◆ Assignment
Write out, word for word and with no pictures, each line below from the one containing "OVERTREF JEZELF (97)" through the one containing "Полимеры, композиты", both included, and no other line.

◆ Data shown

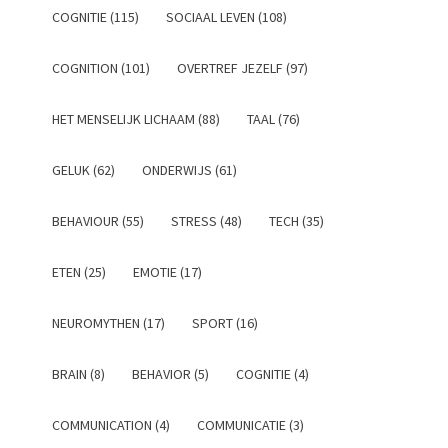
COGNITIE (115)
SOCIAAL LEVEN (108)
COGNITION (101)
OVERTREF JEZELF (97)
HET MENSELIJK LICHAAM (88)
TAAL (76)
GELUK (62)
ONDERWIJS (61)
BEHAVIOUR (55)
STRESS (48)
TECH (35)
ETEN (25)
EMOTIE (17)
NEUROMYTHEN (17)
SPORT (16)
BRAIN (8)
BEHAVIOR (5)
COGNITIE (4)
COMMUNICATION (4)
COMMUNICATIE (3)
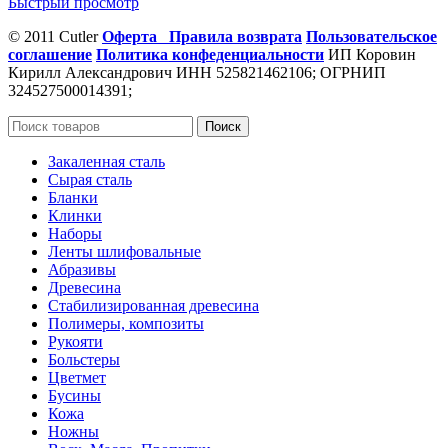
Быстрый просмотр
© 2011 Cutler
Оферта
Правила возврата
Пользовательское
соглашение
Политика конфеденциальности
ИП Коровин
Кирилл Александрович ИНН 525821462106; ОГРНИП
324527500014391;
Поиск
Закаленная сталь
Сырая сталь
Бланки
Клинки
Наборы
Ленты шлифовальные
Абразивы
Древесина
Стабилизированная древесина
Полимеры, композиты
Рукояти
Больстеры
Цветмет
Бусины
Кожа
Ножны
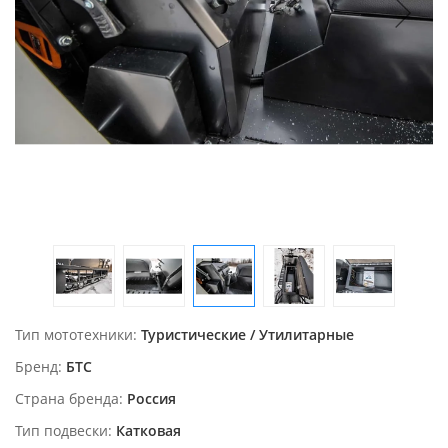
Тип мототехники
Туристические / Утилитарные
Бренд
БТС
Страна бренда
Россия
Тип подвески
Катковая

* * *

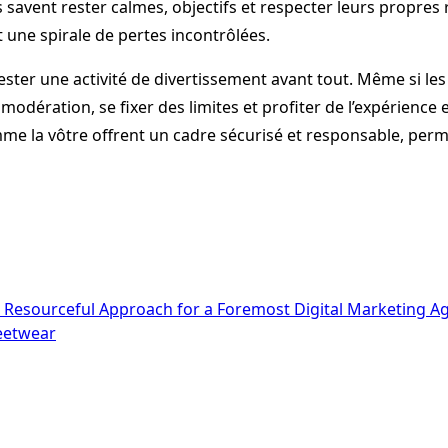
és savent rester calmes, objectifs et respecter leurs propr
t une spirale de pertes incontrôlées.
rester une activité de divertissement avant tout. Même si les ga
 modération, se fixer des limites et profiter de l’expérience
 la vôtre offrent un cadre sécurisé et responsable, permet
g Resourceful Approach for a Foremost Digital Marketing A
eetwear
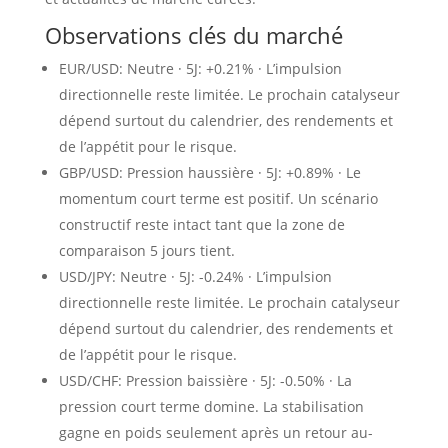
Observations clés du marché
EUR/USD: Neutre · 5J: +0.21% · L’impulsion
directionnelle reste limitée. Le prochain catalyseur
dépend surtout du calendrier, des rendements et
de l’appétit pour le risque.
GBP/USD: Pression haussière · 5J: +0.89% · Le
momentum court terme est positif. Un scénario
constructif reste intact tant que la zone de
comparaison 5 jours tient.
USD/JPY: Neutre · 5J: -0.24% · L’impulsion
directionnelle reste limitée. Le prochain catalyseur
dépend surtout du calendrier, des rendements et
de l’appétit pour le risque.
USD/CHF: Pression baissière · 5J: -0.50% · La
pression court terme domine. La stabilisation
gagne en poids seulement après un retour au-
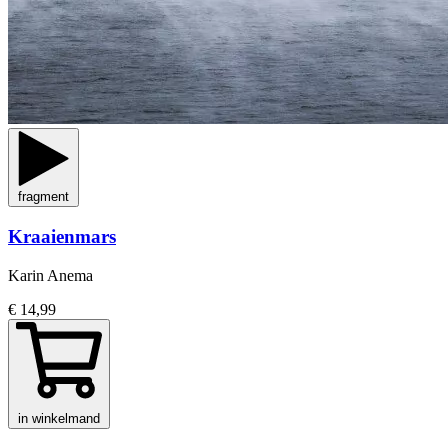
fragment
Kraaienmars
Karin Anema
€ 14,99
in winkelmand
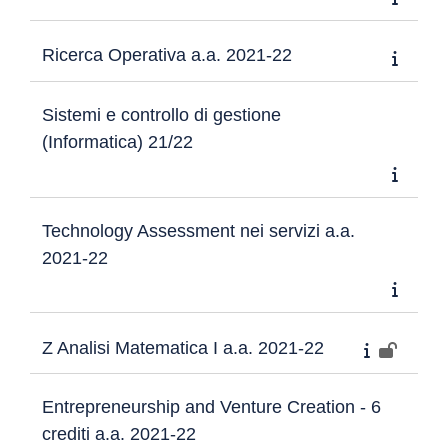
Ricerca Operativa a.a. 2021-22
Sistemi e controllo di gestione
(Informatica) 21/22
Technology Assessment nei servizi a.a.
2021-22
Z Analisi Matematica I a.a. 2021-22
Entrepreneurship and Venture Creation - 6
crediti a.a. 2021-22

---

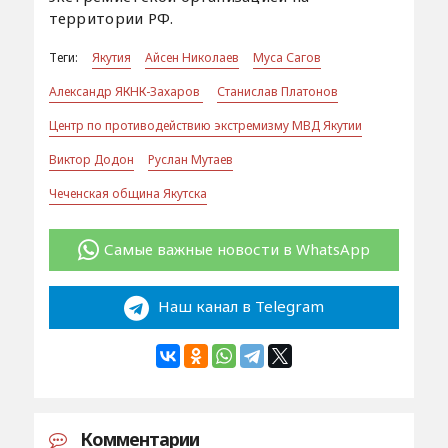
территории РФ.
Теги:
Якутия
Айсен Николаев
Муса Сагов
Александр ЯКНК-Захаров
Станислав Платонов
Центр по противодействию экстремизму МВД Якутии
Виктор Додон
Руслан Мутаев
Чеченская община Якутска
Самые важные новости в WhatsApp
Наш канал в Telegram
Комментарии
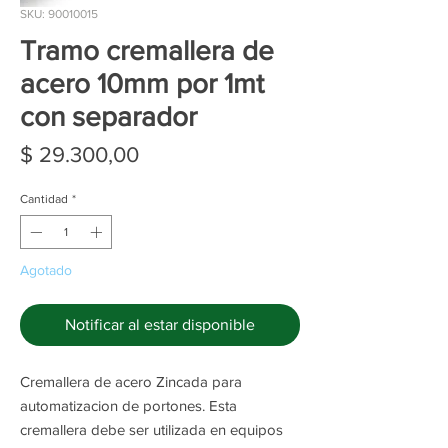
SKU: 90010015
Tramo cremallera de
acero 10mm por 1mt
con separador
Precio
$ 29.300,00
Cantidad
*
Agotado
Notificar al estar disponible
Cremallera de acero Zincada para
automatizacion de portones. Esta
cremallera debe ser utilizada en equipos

◆ Problem solution
OVERTREF JEZELF (97)
HET MENSELIJK LICHAAM (88)
TAAL (76)
GELUK (62)
ONDERWIJS (61)
BEHAVIOUR (55)
STRESS (48)
TECH (35)
ETEN (25)
EMOTIE (17)
NEUROMYTHEN (17)
SPORT (16)
BRAIN (8)
BEHAVIOR (5)
COGNITIE (4)
COMMUNICATION (4)
COMMUNICATIE (3)
Быстрый просмотр
© 2011 Cutler
Оферта
Правила возврата
Пользовательское
соглашение
Политика конфеденциальности
ИП Коровин
Кирилл Александрович ИНН 525821462106; ОГРНИП
324527500014391;
Поиск
Закаленная сталь
Сырая сталь
Бланки
Клинки
Наборы
Ленты шлифовальные
Абразивы
Древесина
Стабилизированная древесина
Полимеры, композиты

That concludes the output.